___ Listed entries ___

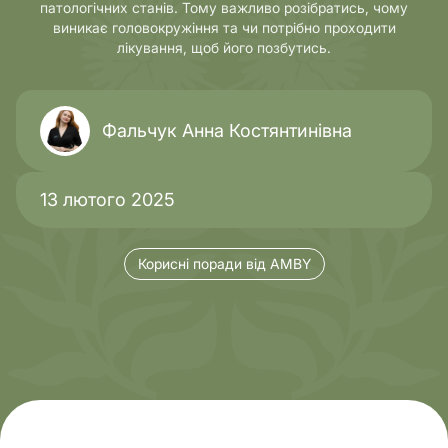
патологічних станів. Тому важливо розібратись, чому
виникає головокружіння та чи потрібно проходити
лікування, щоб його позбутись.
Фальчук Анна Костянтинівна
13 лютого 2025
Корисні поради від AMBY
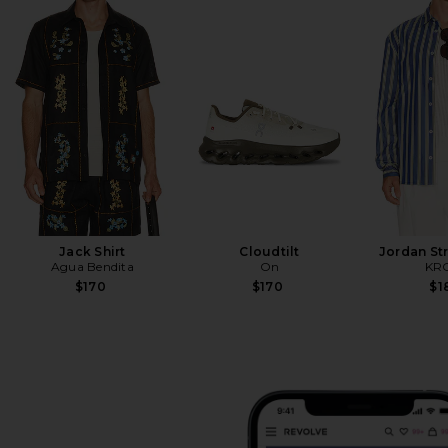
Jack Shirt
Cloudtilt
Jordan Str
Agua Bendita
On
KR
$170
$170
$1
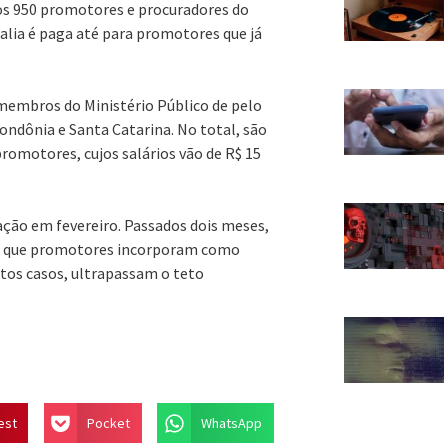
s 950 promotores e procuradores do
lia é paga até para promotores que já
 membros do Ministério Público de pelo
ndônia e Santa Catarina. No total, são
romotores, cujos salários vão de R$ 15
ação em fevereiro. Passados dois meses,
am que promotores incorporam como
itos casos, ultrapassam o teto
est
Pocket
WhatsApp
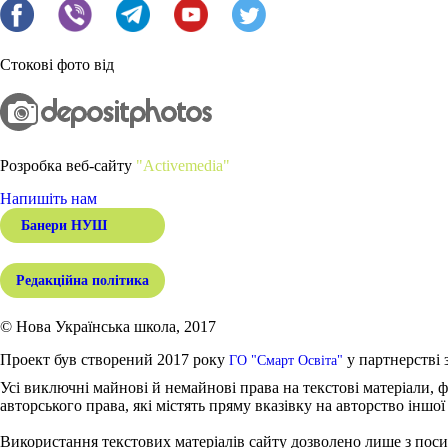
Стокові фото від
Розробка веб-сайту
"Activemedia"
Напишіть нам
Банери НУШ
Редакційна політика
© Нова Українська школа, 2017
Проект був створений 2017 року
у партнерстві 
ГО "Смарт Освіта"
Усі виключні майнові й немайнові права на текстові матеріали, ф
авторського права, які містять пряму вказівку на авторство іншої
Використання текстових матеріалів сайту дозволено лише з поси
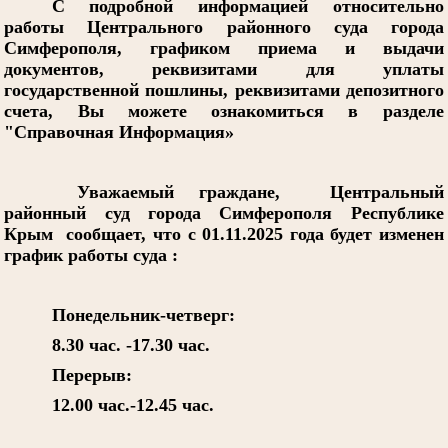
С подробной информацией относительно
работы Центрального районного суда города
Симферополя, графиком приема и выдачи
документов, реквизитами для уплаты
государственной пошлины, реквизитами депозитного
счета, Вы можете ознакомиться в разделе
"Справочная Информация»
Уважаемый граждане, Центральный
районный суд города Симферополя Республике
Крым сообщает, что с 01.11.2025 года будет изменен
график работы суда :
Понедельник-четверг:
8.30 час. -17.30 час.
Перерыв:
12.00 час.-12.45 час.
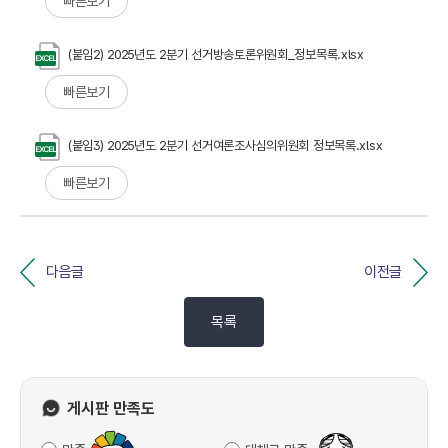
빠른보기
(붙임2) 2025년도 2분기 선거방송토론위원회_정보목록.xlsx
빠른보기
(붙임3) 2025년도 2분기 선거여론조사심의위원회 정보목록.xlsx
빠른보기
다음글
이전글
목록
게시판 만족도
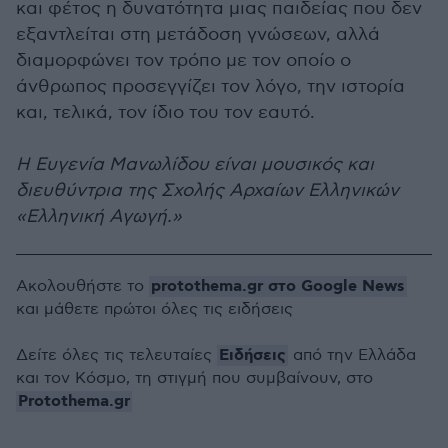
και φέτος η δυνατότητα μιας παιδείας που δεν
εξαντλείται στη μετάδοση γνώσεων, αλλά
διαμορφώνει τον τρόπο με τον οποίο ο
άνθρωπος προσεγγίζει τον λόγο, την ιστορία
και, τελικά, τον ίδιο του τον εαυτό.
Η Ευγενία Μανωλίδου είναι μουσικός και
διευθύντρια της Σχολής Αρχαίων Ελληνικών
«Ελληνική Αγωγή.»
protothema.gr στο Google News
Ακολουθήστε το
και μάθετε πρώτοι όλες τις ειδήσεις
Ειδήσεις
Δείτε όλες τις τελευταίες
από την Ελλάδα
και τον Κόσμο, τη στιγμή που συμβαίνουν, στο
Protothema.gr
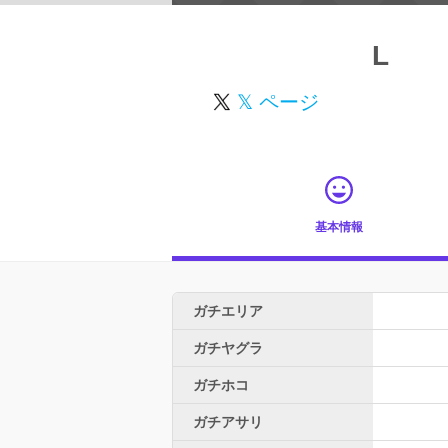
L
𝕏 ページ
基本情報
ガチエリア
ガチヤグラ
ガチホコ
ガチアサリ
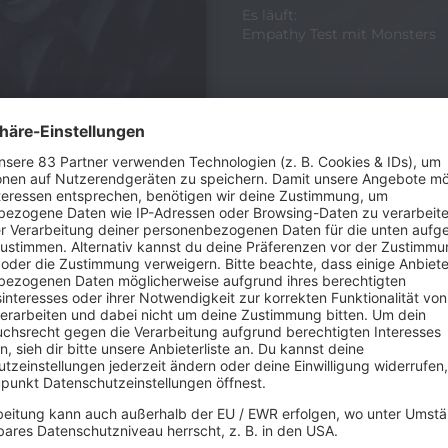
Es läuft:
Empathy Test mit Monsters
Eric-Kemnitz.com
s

___
___ Listed entries ___

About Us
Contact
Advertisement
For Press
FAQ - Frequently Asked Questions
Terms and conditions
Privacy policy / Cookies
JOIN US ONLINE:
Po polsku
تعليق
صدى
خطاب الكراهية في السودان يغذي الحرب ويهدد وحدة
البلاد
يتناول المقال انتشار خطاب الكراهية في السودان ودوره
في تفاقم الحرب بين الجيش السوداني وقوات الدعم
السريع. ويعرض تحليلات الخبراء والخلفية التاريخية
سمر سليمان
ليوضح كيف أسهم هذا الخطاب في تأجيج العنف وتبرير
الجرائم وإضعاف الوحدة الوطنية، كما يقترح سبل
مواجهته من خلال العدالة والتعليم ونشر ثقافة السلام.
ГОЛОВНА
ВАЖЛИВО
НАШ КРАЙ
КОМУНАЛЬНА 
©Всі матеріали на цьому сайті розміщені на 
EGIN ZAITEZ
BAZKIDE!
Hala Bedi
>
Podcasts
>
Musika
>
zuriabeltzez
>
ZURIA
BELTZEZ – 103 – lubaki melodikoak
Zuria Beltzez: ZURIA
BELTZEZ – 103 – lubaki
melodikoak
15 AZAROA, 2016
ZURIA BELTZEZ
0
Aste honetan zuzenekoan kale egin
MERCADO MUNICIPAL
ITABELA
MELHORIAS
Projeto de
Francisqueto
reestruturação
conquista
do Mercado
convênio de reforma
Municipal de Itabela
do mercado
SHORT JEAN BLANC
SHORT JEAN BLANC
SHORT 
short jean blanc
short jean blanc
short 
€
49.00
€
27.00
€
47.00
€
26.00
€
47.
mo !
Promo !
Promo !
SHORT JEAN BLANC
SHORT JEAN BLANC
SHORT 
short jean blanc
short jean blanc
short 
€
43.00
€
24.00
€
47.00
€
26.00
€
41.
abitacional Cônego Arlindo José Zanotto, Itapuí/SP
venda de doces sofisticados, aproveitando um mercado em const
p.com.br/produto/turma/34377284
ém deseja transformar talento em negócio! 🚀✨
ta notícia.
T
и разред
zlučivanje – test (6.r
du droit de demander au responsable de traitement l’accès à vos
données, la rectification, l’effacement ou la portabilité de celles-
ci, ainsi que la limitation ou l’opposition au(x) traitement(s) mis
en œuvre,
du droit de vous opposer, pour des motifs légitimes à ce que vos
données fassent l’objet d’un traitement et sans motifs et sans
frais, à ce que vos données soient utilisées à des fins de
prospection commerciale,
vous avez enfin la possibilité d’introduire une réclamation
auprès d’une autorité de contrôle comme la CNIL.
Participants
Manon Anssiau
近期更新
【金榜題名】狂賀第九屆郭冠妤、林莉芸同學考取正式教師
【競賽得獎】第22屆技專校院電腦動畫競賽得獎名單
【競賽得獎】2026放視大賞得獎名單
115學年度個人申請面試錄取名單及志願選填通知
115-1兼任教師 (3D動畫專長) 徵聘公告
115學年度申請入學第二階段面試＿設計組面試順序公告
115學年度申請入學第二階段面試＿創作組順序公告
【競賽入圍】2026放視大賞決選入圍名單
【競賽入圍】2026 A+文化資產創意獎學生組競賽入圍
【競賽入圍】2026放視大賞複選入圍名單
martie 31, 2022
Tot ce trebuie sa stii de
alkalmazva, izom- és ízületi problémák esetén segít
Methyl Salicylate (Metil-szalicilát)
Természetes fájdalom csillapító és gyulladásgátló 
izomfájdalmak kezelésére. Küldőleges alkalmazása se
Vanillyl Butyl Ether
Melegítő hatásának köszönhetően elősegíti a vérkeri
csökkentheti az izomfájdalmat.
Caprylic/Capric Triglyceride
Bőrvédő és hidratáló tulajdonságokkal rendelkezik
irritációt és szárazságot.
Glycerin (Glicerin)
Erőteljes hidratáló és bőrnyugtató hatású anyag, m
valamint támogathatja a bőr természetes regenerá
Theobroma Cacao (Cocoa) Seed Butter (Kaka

___

Instructions for the task ->
Go through the records and gather the lines that hold "melodikoak".

Task solution ->
BELTZEZ – 103 – lubaki melodikoak
melodikoak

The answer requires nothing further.